* ABOUT THIS EXERCISE
The pictures are to be left out, and all remaining data is to be transcribed exactly as it appears.

== INPUT DATA ==

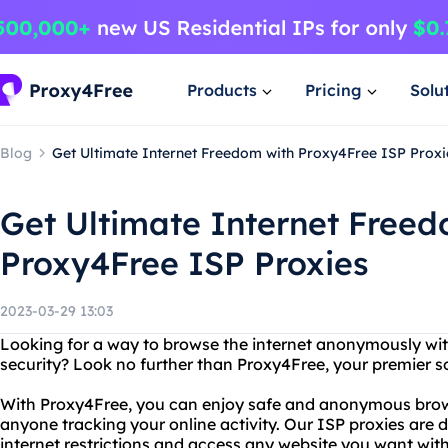
Products
Pricing
Solu
Blog
Get Ultimate Internet Freedom with Proxy4Free ISP Proxi
Get Ultimate Internet Freed
Proxy4Free ISP Proxies
2023-03-29 13:03
Looking for a way to browse the internet anonymously wi
security? Look no further than Proxy4Free, your premier so
With Proxy4Free, you can enjoy safe and anonymous brow
anyone tracking your online activity. Our ISP proxies are
internet restrictions and access any website you want with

===

* SOLUTION BELOW
Products
Pricing
Solu
Blog
Get Ultimate Internet Freedom with Proxy4Free ISP Proxi
Get Ultimate Internet Freed
Proxy4Free ISP Proxies
2023-03-29 13:03
Looking for a way to browse the internet anonymously wi
security? Look no further than Proxy4Free, your premier so
With Proxy4Free, you can enjoy safe and anonymous brow
anyone tracking your online activity. Our ISP proxies are
internet restrictions and access any website you want with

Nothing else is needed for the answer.